By December of 1879 Cornelius himself was becoming unhappily restive in the humdrum security of his new existence. Besides, the mere fact of the inaccessibility of the principal of his new trust fund must have had a most disturbing effect upon anyone so sensitive in such matters. Predictably enough, Cornelius’ natural reaction to such frustration was to dash off a typical epistolary effusion, asking that half of the fund be released to him immediately. Alas, William replied that “it would not be a sound exercise of judgment to grant your request, however pleasing it might be to gratify your desire.” Unable or unwilling to grasp the idea that one of the chief purposes of trust funds is to protect beneficiaries against the use of their own judgment, Cornelius now petitioned the Supreme Court of New York to remove William as a trustee on some vague grounds of fiduciary incapacity. The court promptly denied the motion. When Cornelius insisted on appealing, against the advice of his counsel, the decision was affirmed with a severe rebuke for bringing an application having neither law nor facts to justify it. The brief era of good feeling between William and Cornelius had ended and was never to be revived.
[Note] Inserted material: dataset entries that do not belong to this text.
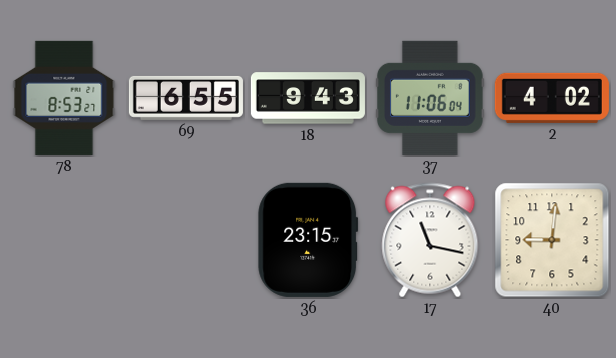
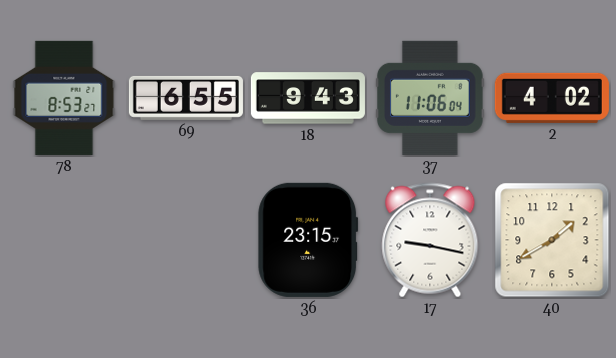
17: 11:17 -> 9:17
40: 9:01 -> 1:40
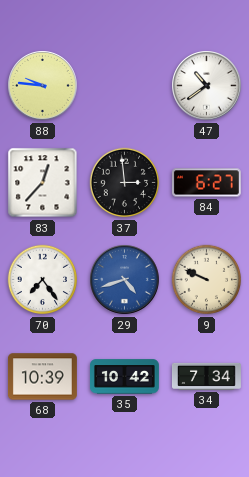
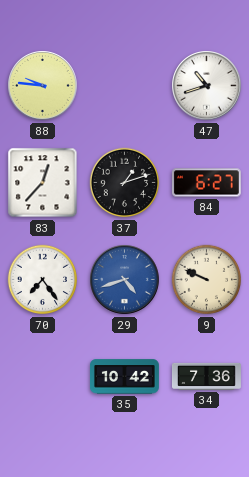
47: 10:39 -> 10:42
37: 2:59 -> 1:12
68: 10:39 -> none
34: 7:34 -> 7:36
For a thwarted ne’er-do-well, life without great expectations was a dismal, downhill affair. Soon Corneel was reappearing once more in his old haunts, where by the curious logic of finance his credit was not as good as it had been when he was scrounging along on an allowance from home, and he was again being harassed by creditors, particularly by Simmons, whose methods of collection could be rather unpleasant. He spent his last night on earth in a gambling house at 12 Ann Street, returning to his rooms in the Glenham Hotel at 6 A.M. of the morning after, worn and bedraggled. Early that afternoon, April 2, 1882, while Sunday crowds promenaded outside on Fifth Avenue, “young Corneel” shot himself to death. It seems now to have been an unnecessarily grim ending to a life which, from any rational point of view, should have continued happily along on a blithe and debonair course.
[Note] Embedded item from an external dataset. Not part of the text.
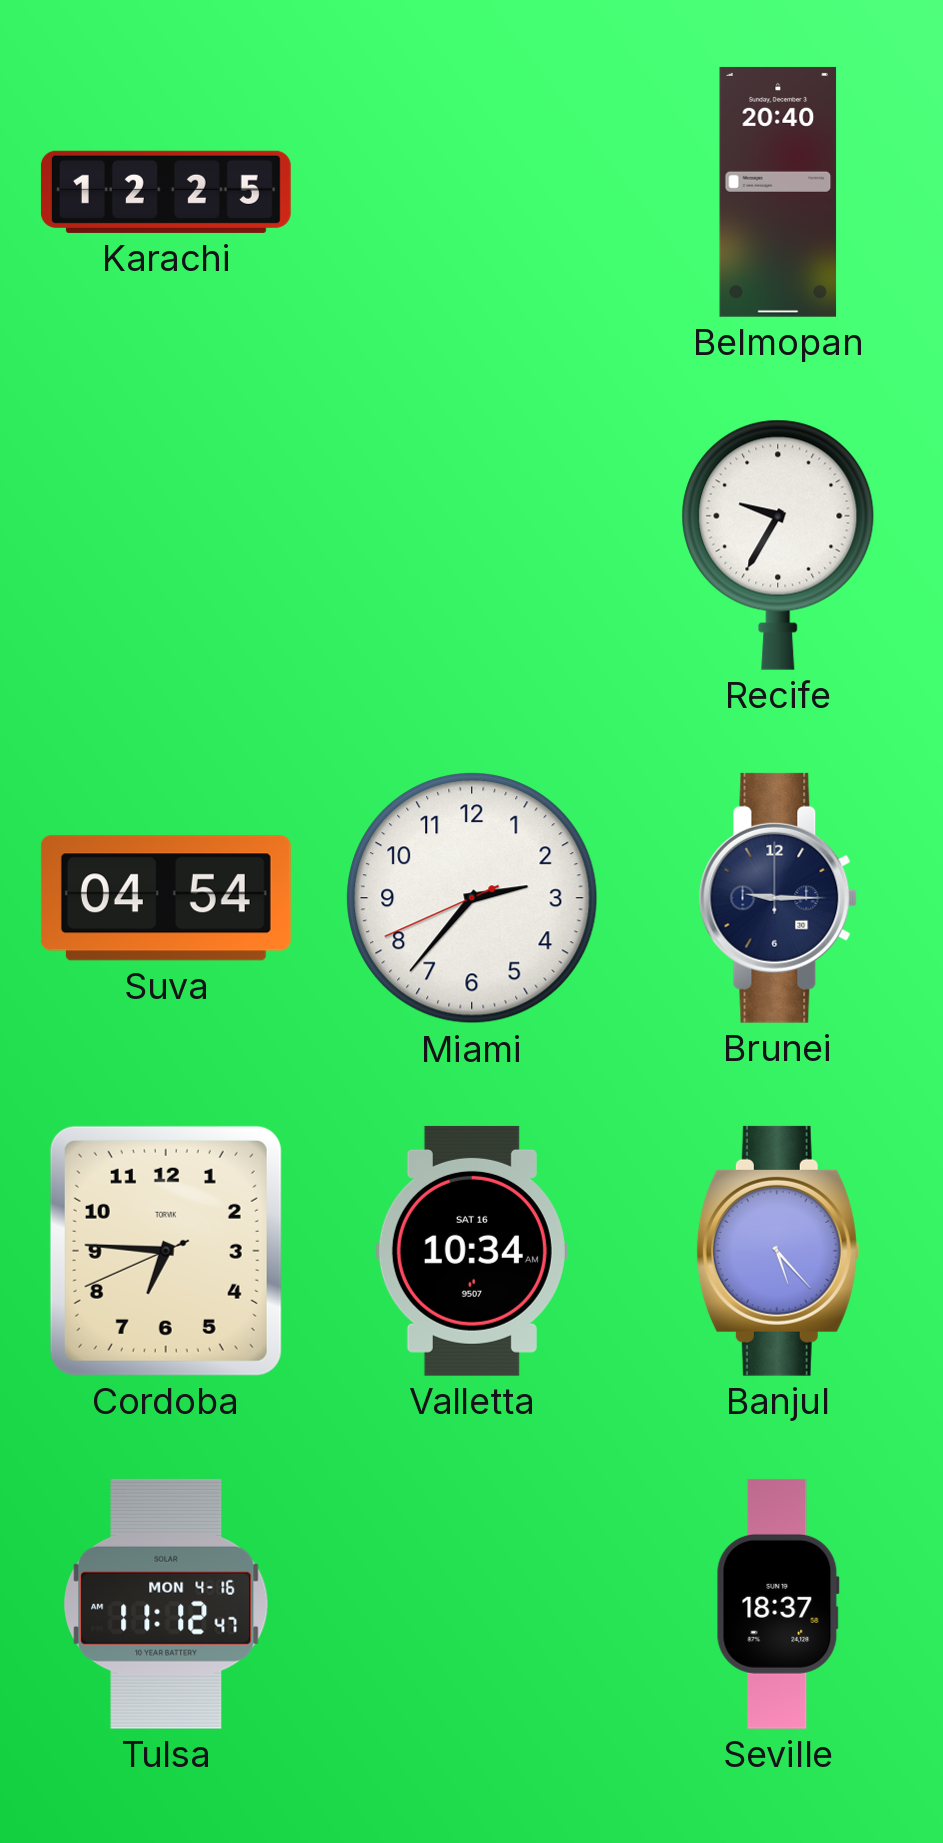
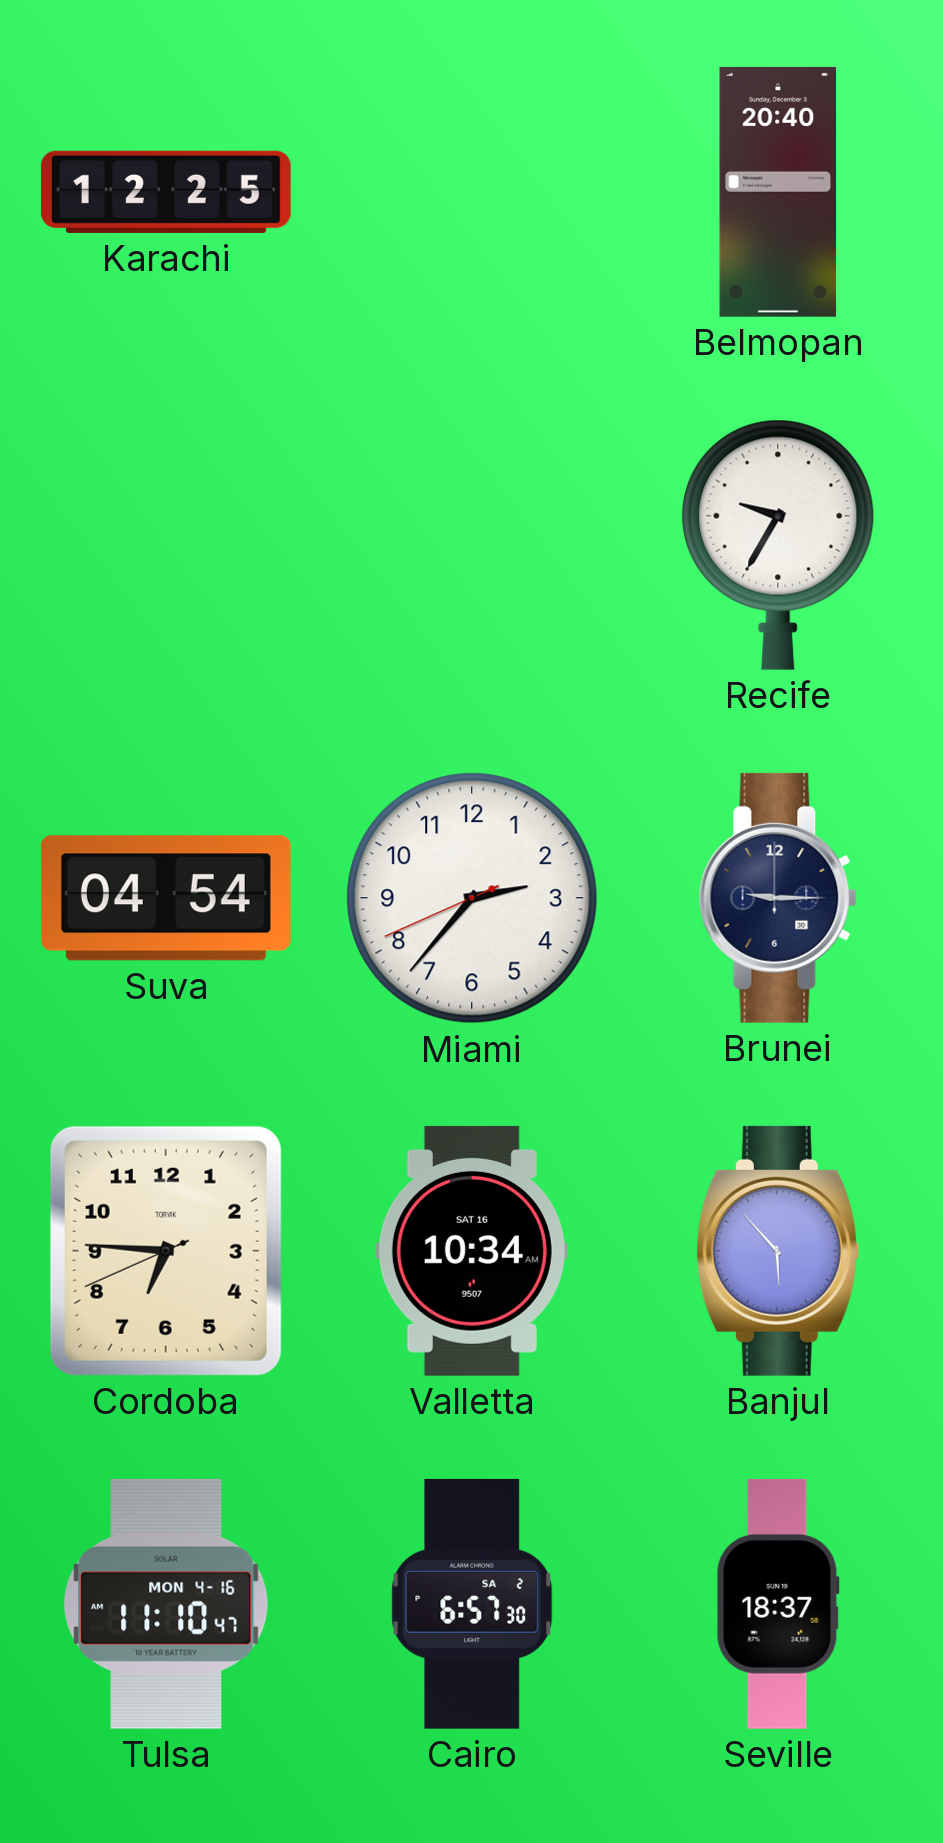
Banjul: 5:23 -> 5:53
Tulsa: 11:12 -> 11:10
Cairo: none -> 6:57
In his own will Cornelius treated his sisters just as badly as had his father. He left them each $1,000 to buy something in remembrance of him. The bulk of his estate consisted of the disputed $400,000 trust fund, the principal of which he was never able to touch during his life, but which he could dispose of as he wished in his will. Most of it went to his old friend and companion, in good times and bad, George N. Terry. Mrs. La Bau, his staunch comrade-at-arms during the long will contest, was so incensed by this unbrotherly treatment that she now rushed into court with objections to the probate of his will. Later, however, she withdrew them after what was described as “an understanding agreeable to all the parties.”

Early in the Great Will Contest, when Mr. Lord was developing some of his particularly scurrilous irrelevancies about the Commodore’s alleged weakness for assorted females, the Tribune , in an outburst of editorial righteousness, had predicted that “rivers of gold will not wash out the stain … The name Vanderbilt will disappear in shame and ignominy.” Alas for the prescience of editorial writers, the name Vanderbilt, far from disappearing, was transmuted with almost magical celerity into a national symbol of wealth and social status of such potency that later and far richer parvenu families, strive as they might, have never been able to displace it. Even now, when such things no longer really matter, its spell still lingers.

William more than doubled his inheritance, leaving, upon his death in 1885, an estate worth nearly $200,000,000. With twice as much to distribute, he had something for everyone, and there was nothing resembling a wayward son with great expectations to be prudently blighted. In dividing the kitty, William followed the general pattern set by his father. Each of his four daughters received $5,000,000 outright and $5,000,000 in trust, as did his two younger sons, Frederick and George. The two elder sons, Cornelius II and William K., divvied up the remainder, some $130,000,000.

Although this division did not exactly show equal regard for his offspring, there was not even a rumor of a dispute over the will. None of the eight appeared to feel disinherited, as most of the Commodore’s children had in their day. Indeed, it would have been difficult to feel disinherited with a legacy of $10,000,000 in a day when there was no income tax and when a dollar was really a dollar.